30 14 Reuben went out during the wheat harvest and found some mandrakes in the field and brought them to Leah, his mother. Rachel said to Leah, “Pray, give me your son’s mandrakes.”
     15 Leah replied, “Is it not enough that you’ve taken my husband? Now you would take the mandrakes of my son?”
     Rachel said, “Jacob may sleep with you tonight in exchange for the mandrakes of your son.”
     16 When Jacob came from the field in the evening, Leah went out to meet him and said, “You must come into me because I’ve hired you with the mandrakes of my son.” So he lay with her that night.
     17 God heard Leah. She conceived and bore a fifth son to Jacob. 18 Leah said, “God has given me my wages for giving my slavegirl to my husband.” So she named him Issachar/There-Is-Hire. 19 Leah conceived again and bore a sixth son to Jacob, 20 and she said, “God has presented me a wonderful gift. Now my husband will prize me for having borne him six sons.” So she named him Zebulun/Prince. 21 Afterward, she gave birth to a daughter and called her name Dinah.
     22 God remembered Rachel, heard her, and opened her womb. 23 She conceived and bore a son and said, “God has taken away my shame.” 24 She named him Joseph, meaning, May the Lord give me another son.

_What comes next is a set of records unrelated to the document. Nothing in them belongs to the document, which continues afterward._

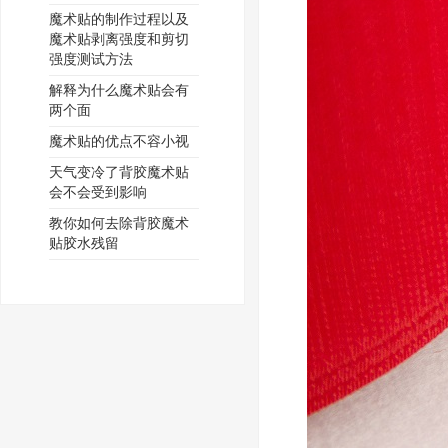
魔术贴的制作过程以及
魔术贴剥离强度和剪切
强度测试方法
解释为什么魔术贴会有
两个面
魔术贴的优点不容小视
天气变冷了背胶魔术贴
会不会受到影响
教你如何去除背胶魔术
贴胶水残留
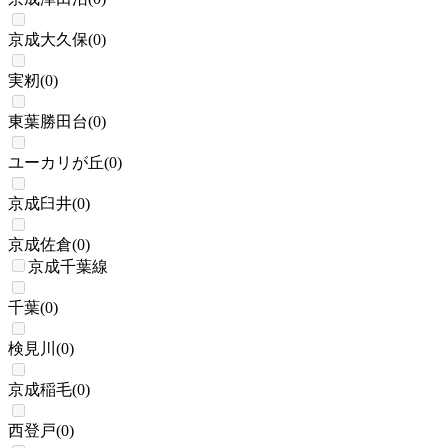
京成大久保
(
0
)
実籾
(
0
)
東葉勝田台
(
0
)
ユーカリが丘
(
0
)
京成臼井
(
0
)
京成佐倉
(
0
)
京成千葉線
千葉
(
0
)
検見川
(
0
)
京成稲毛
(
0
)
西登戸
(
0
)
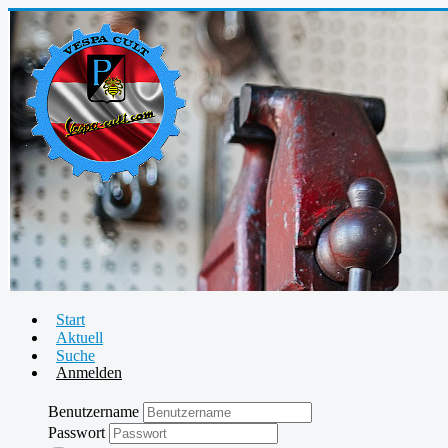
Start
Aktuell
Suche
Anmelden
Benutzername
Passwort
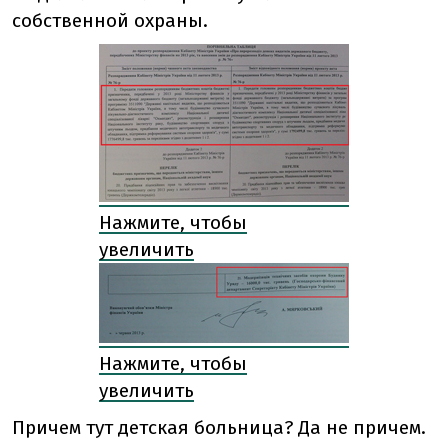
собственной охраны.
Нажмите, чтобы
увеличить
Нажмите, чтобы
увеличить
Причем тут детская больница? Да не причем.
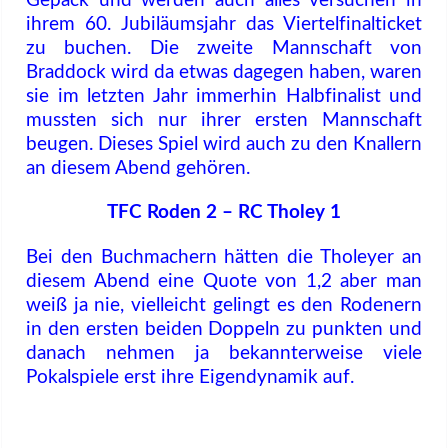
Gepäck und werden auch alles versuchen in
ihrem 60. Jubiläumsjahr das Viertelfinalticket
zu buchen. Die zweite Mannschaft von
Braddock wird da etwas dagegen haben, waren
sie im letzten Jahr immerhin Halbfinalist und
mussten sich nur ihrer ersten Mannschaft
beugen. Dieses Spiel wird auch zu den Knallern
an diesem Abend gehören.
TFC Roden 2 – RC Tholey 1
Bei den Buchmachern hätten die Tholeyer an
diesem Abend eine Quote von 1,2 aber man
weiß ja nie, vielleicht gelingt es den Rodenern
in den ersten beiden Doppeln zu punkten und
danach nehmen ja bekannterweise viele
Pokalspiele erst ihre Eigendynamik auf.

Reuben gathers mandrake (an aphrodisiac and fertility herb) and takes them to his mother rather than using them for his own purposes. Without a time frame, we don’t know if he is innocently bringing in a random plant that turns out to be a mandrake or if he has noticed the competition for conceiving between the sisters, Leah and Rachel, that has also engaged the slavegirls and is consciously advantaging his mother.

This gift from Reuben does not go unnoticed in the household. Rachel still desires to give birth herself—she is two behind in the competition with Leah—and wants the fertility benefit of the mandrake.

A bargain is struck. Rachel, the favored, sells her privileged position of Jacob’s favorite. Leah gets the aphrodisiac; Leah gets the fertility; Jacob continues to come into a woman. The aphrodisiac leads to conception by Leah; the fertility drug failed Rachel. Sex was just sex.

Leah births two more sons, bringing the total to six, and the seventh child is a daughter, Dinah. Dinah receives no naming speech. She is a female in a patriarchal culture and will not have a tribe named after her.

Dinah’s position in the usually-lucky seventh position, will not pan out.

At long last G*D remembers Rachel and hears her demand of Jacob for sons. On one hand, the opening of her womb and the birth of a son is seen as a vindication. Her shame of barrenness is broken. On the other hand, her naming of Joseph saddles him with being simply being a conduit for others. His value is not in himself even though he is set aside as special. His value is not in himself.

The firstborn of Jacob’s favorite wife will have dreams of leadership, but ultimately there will be no tribe of Joseph, and the focus will be on other brothers—in particular, Leah’s sons, Judah and Levi.